Saturday Star

SA woman on trial after suicide of her acidscarre­d lover

- SHAUN SMILLIE

A SEBOKENG woman is on trial for murder in a UK court after she allegedly threw acid over her ex-boyfriend, causing extensive injuries that led to him opting for assisted suicide.

The Bristol Crown Court heard this week how Berlinah Madikeledi Wallace allegedly woke up Mark van Dongen at 3am on September 23, 2015 and told him: “If I can’t have you, no one can.”

She allegedly then laughed and threw acid on him. The acid attack left Van Dongen with his left leg amputated below the knee, blindness in his left eye, and permanent paralysis from the neck down. His injuries were so severe that his father would later move him to Belgium, where he decided to end his life at a suicide clinic.

Even though Van Dongen committed suicide, prosecutor­s decided to take the unusual step of charging Wallace with murder, arguing that the acid attack directly resulted in her ex-boyfriend’s death.

The jury was told that the couple’s relationsh­ip had run into trouble when Van Dongen began seeing another woman a month before the incident. Wallace, according to the prosecutor, bought a bottle of sulphuric acid on Amazon and spent weeks searching the internet for news stories and graphics related to acid- attack victims. On the morning of the attack, Van Dongen, witnesses said, ran into the street screaming: “Help me, I am going to f****** die.”

Neighbours said he looked like he had been dipped in clay, before someone, realising what had happened, placed him in a shower and dialled 999.

Later, when police asked him who had done this to him, he pointed to a tattoo of his ex-girlfriend.

The court also heard that when police visited the flat, Wallace appeared calm and directed the officers to the acid. She told the policemen that she had been using the acid to “distress fabric”. Wallace had travelled to the Britain in 1994 from Sebokeng, with her partner Ray Wallace, a UK national.

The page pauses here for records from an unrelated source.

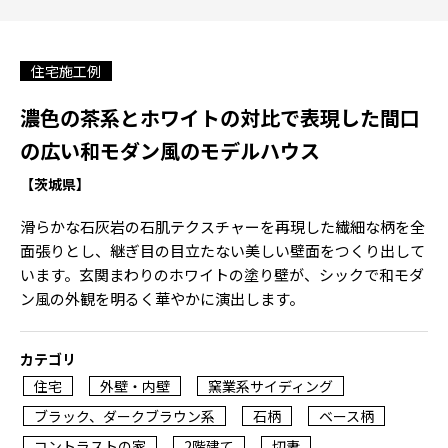
住宅施工例
濃色の茶系とホワイトの対比で表現した間口
の広い和モダン風のモデルハウス
【茨城県】
滑らかな石灰岩の石肌テクスチャーを再現した繊細な柄を全
面張りとし、継ぎ目の目立たない美しい壁面をつくり出して
います。玄関まわりのホワイトの塗り壁が、シックで和モダ
ン風の外観を明るく華やかに演出します。
カテゴリ
住宅
外壁・内壁
窯業系サイディング
ブラック、ダークブラウン系
石柄
ベース柄
コントラストの家
2階建て
切妻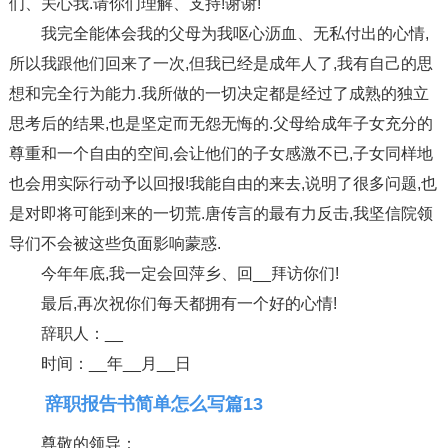
们、关心我.请你们理解、支持!谢谢!
我完全能体会我的父母为我呕心沥血、无私付出的心情,
所以我跟他们回来了一次,但我已经是成年人了,我有自己的思
想和完全行为能力.我所做的一切决定都是经过了成熟的独立
思考后的结果,也是坚定而无怨无悔的.父母给成年子女充分的
尊重和一个自由的空间,会让他们的子女感激不已,子女同样地
也会用实际行动予以回报!我能自由的来去,说明了很多问题,也
是对即将可能到来的一切荒.唐传言的最有力反击,我坚信院领
导们不会被这些负面影响蒙惑.
今年年底,我一定会回萍乡、回__拜访你们!
最后,再次祝你们每天都拥有一个好的心情!
辞职人：__
时间：__年__月__日
辞职报告书简单怎么写篇13
尊敬的领导：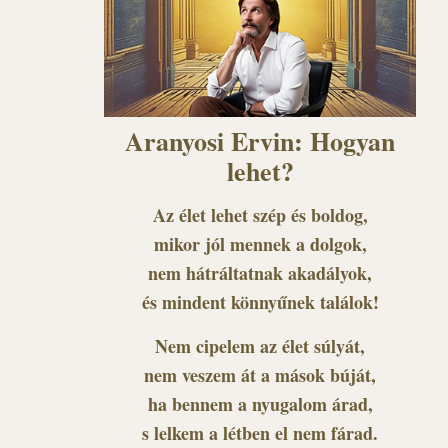
Aranyosi Ervin: Hogyan
lehet?
Az élet lehet szép és boldog,
mikor jól mennek a dolgok,
nem hátráltatnak akadályok,
és mindent könnyűnek találok!
Nem cipelem az élet súlyát,
nem veszem át a mások búját,
ha bennem a nyugalom árad,
s lelkem a létben el nem fárad.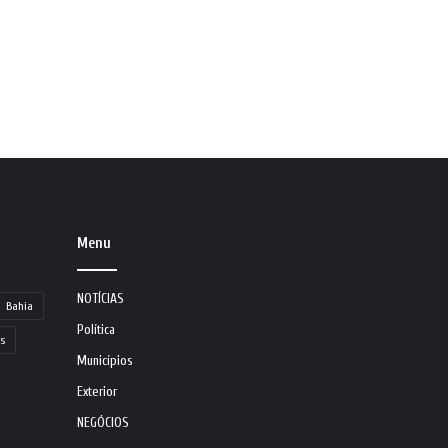
Menu
NOTÍCIAS
Bahia
Política
s
Municípios
Exterior
NEGÓCIOS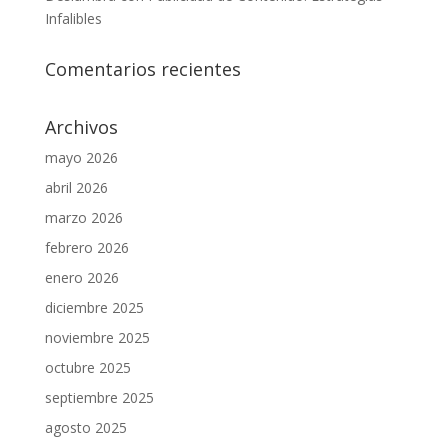
Infalibles
Comentarios recientes
Archivos
mayo 2026
abril 2026
marzo 2026
febrero 2026
enero 2026
diciembre 2025
noviembre 2025
octubre 2025
septiembre 2025
agosto 2025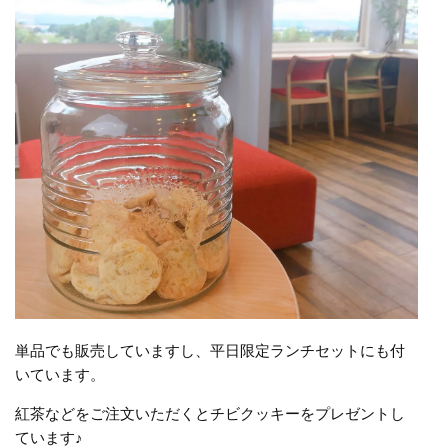
単品でも販売していますし、平日限定ランチセットにも付
いています。
紅茶などをご注文いただくとチビクッキーをプレゼントし
ています♪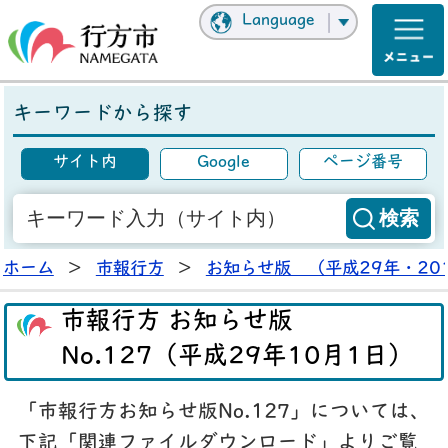
Language
キーワードから探す
サイト内
Google
ページ番号
ホーム
>
市報行方
>
お知らせ版 （平成29年・20
市報行方 お知らせ版
No.127（平成29年10月1日）
「市報行方お知らせ版No.127」については、
下記「関連ファイルダウンロード」よりご覧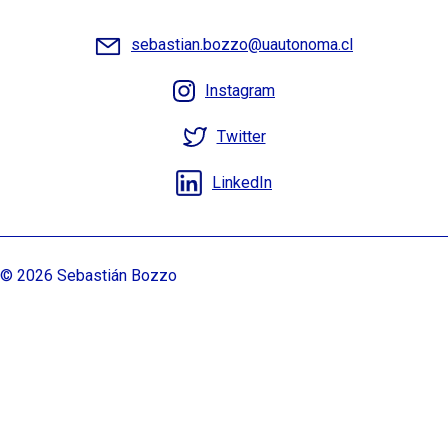
sebastian.bozzo@uautonoma.cl
Instagram
Twitter
LinkedIn
© 2026 Sebastián Bozzo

She later met Van Dongen when he moved to England in 2011 to study at the University of Bristol.

Van Dongen’s father, Cornelius, testified that it took four months before his son could communicat­e about the incident.

When asked who had attacked him, Cornelius said his son used his tongue to spell out Berlinah’s name on an alphabet sheet.

After Van Dongen was moved to Belgium, he was told by doctors that his paralysis would be permanent. It was then that he filled out his applicatio­n for euthanasia and doctors agreed for Van Dongen to undergo this on January 2.

“He didn’t want any more pain and didn’t want any more surgery and wanted to be able to talk to me until the last seconds. He didn’t want to go on any further and he just wanted to die,” media reported his father telling the court.

Wallace pleaded not guilty and the trial continues.